The Battle of Pavia

March 25, 2015 / Local Interest
Pavia, Lombardia

On February the 24th, 1525, exactly 490 years ago now, the decisive battle that determined the supremacy over Northern Italy was fought in the large Visconti Park, just north of the city of Pavia in Lombardy. This battle is renowned for being the first example of “modern” warfare and also as being the first one in which hand-held firearms played a decisive role.

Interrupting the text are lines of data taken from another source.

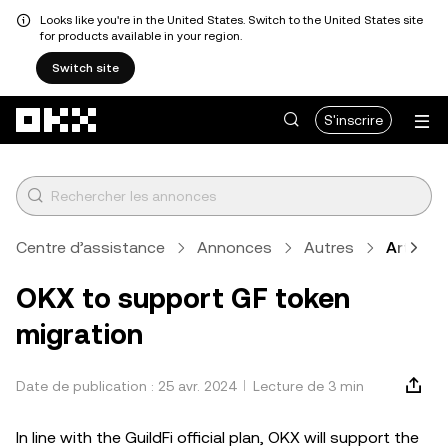
Looks like you're in the United States. Switch to the United States site
for products available in your region.
Switch site
Aller au contenu principal
S'inscrire
Centre d’assistance
Annonces
Autres
Article
OKX to support GF token
migration
Date de publication : 25 avr. 2024
Lecture de 3 min
In line with the GuildFi official plan, OKX will support the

After years of struggle for the possession of Lombardy and a long siege of Pavia the French army suffered a devastating blow (comparable to the one at Agincourt) in which many high ranking commanders were killed and the French king, Francois I was caught. The emperor Charles V won and confirmed the Spanish possession of Lombardy for a long time to come. There are many artworks in museums all over the world that depict scenes of this battle.

Battle_of_Pavia

Legend has it that after being caught Francois was led away from the battlefield to a cascina, farmhouse, in order to eat some food. Unfortunately the farmer’s wife only had a few edible things available and so she had to improvise a meal from the broth, the eggs and the stale bread she could provide.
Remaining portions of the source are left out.